ByteDance Seed team replaces noisy 6DoF hand poses with relative wrist translation for robot learning. The method creates a shared action space for humans and bi-manual robots that scales with cheap video data.
Key facts
- ByteDance Seed replaces 6DoF poses with relative wrist translation
- Shared action space for humans and bi-manual robots
- Method scales with cheap human video data
- Outperforms full-pose baselines per the team's claim
ByteDance Seed team turns cheap human videos into robot skills. They replace noisy 6DoF hand poses with relative wrist translation—a shared action space for humans and bi-manual robots. The method scales with cheap data, outperforming full-pose baselines According to @HuggingPapers.
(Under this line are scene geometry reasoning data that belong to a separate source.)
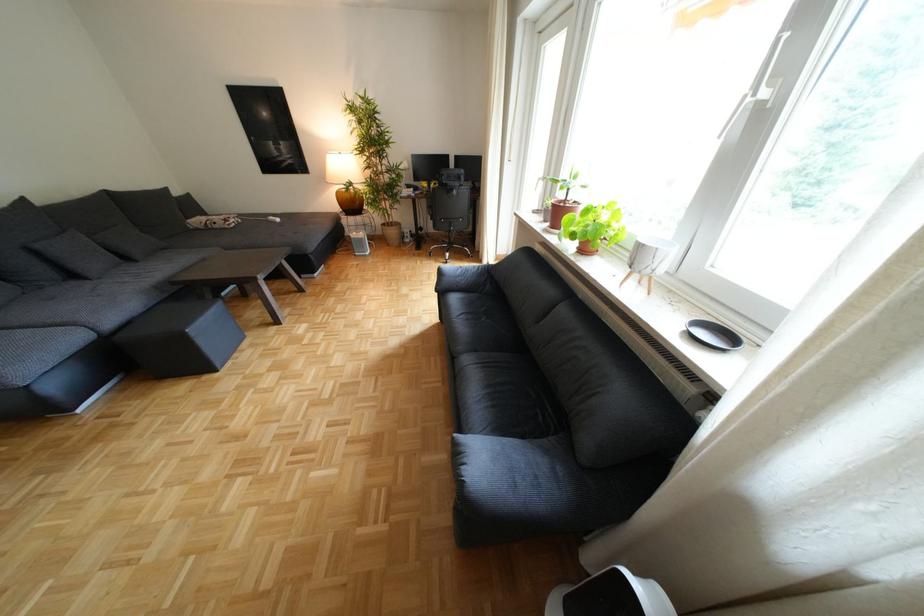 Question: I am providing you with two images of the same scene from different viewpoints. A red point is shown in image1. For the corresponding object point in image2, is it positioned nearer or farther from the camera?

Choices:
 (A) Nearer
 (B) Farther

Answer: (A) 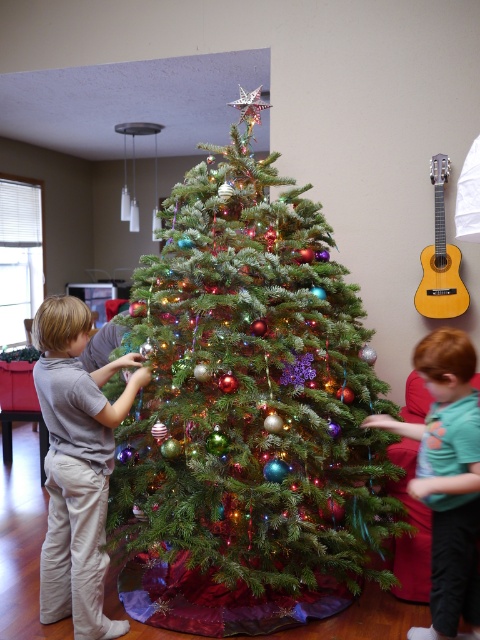 Which is below, green matte christmas tree at center or yellow wood guitar at upper right?

Positioned lower is green matte christmas tree at center.

Is green matte christmas tree at center above yellow wood guitar at upper right?

Incorrect, green matte christmas tree at center is not positioned above yellow wood guitar at upper right.

Where is `green matte christmas tree at center`? green matte christmas tree at center is located at coordinates (252, 392).

At what (x,y) coordinates should I click in order to perform the action: click on green matte christmas tree at center. Please return your answer as a coordinate pair (x, y). The image size is (480, 640). Looking at the image, I should click on (252, 392).

Is point (50, 467) closer to viewer compared to point (448, 445)?

That is False.

Can you confirm if gray cotton shirt at left is smaller than green cotton shirt at right?

Indeed, gray cotton shirt at left has a smaller size compared to green cotton shirt at right.

Does point (133, 358) come behind point (437, 614)?

Yes, it is.

In order to click on gray cotton shirt at left in this screenshot , I will do `click(76, 465)`.

Who is lower down, gray cotton shirt at left or yellow wood guitar at upper right?

Positioned lower is gray cotton shirt at left.

Is point (104, 568) positioned after point (439, 282)?

No.

Where is `gray cotton shirt at left`? This screenshot has width=480, height=640. gray cotton shirt at left is located at coordinates (76, 465).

Why Relative Wrist Translation Works
![]()
Full 6DoF hand poses are notoriously noisy when extracted from monocular video, introducing jitter and ambiguity that degrade policy learning. ByteDance Seed's key insight: by mapping both human and robot end-effector motion to a common relative wrist translation space, the model learns to ignore irrelevant finger articulation and focus on task-relevant trajectory. This shared representation enables direct transfer from low-cost human demonstration videos to bi-manual robot control without expensive motion capture or teleoperation setups.
Scaling with Cheap Data
The approach leverages readily available human video data—no specialized recording rigs, no robot-specific demos. The team reports that scaling the training dataset with more human videos directly improves policy performance, a property that full-pose baselines lack due to noise accumulation. While specific benchmark numbers are not disclosed in the tweet, the claim of outperforming full-pose baselines suggests a meaningful gap in success rate or task completion under distribution shift.
Implications for Robot Learning

This work aligns with a broader trend in robotics: replacing expensive, high-dimensional supervision with cheaper, lower-dimensional representations that preserve task-relevant information. ByteDance Seed's result echoes findings from recent imitation learning research showing that action space reduction often beats complex pose estimation pipelines. For bi-manual tasks where coordination matters, a shared wrist translation space may simplify the credit assignment problem across two arms.
What to watch
Watch for a full paper release from ByteDance Seed with benchmark numbers on standard robot manipulation tasks (e.g., RoboTurk, MetaWorld), and whether the approach generalizes to novel objects or scenes not seen in training.